Prosecutors "didn't want to be the first person to charge a former president. Then, [New York District Attorney] Alvin Bragg opened the door and everyone walked right through it," says California trial lawyer and former federal prosecutor Neama Rahmani.

Similarly, if Trump is confined – at home or in a facility – for violating gag orders or the terms of his bail, it would create a new precedent that would make it easier to imagine Trump in prison if he is convicted of any of the 91 felony counts against him.

"Courts and prosecutors have to become normalized to the idea of detaining Trump – if he continues to violate gag orders and/or if he is convicted at trial," Signorelli says.

Less-powerful defendants have been punished with time behind bars for being in contempt of court (including violating gag orders) or threatening authorities. This week, Vitali GossJankowski, found guilty on several charges related to the Jan. 6 insurrection, was jailed pending sentencing after he "doxxed" FBI agents, releasing private information about them and threatening the agents on social media.

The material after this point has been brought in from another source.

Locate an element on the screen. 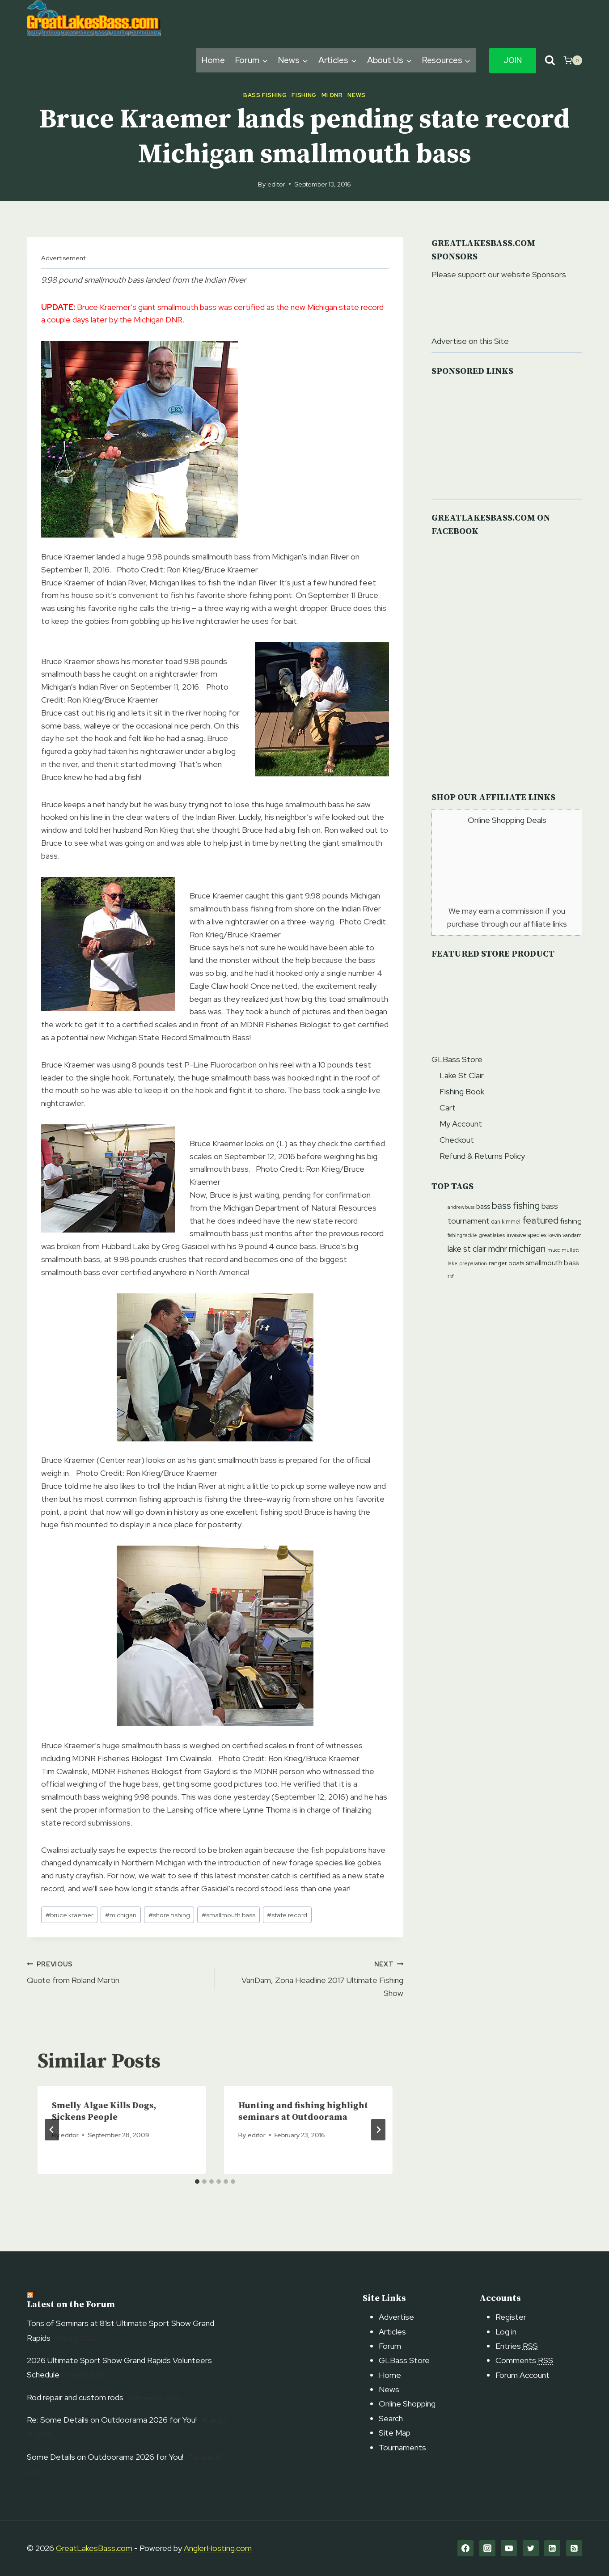 Image resolution: width=609 pixels, height=2576 pixels. [Twitter] is located at coordinates (531, 2548).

Sam Bankman-Fried, the former billionaire crypto trader, was put behind bars in August weeks before his fraud trial after giving a media outlet private writings by a witness. A judge said the actions amounted to witness tampering and violated the terms of Bankman-Fried's bail.

Trump is playing a game of legal chicken on several fronts: He has limited gag orders in two cases – a civil fraud trial in New York City, where two of his children testified this week, and the federal case on charges related to the events of Jan. 6, 2021.

In Georgia, where four of the 19 defendants in a case alleging conspiracy to undo the 2020 elections there have already pleaded guilty, Trump is free on $200,000 bail. But if he violates the conditions of his bail – which include threatening or intimidating witnesses – a judge could impose escalating penalties, including incarceration at a state facility or detention at home, legal experts explain.

Trump walked the line – and may have crossed it, former prosecutors say – when he lambasted his former chief of staff, Mark Meadows, after ABC reported that Meadows was cooperating in an immunity deal with special prosecutor Jack Smith on the Jan. 6 case.

"Some people would make that deal, but they are weaklings and cowards, and so bad for the future of our Failing Nation," Trump said on social media. Meadows, who has not been indicted in federal charges, is a co-defendant with Trump in the Georgia case.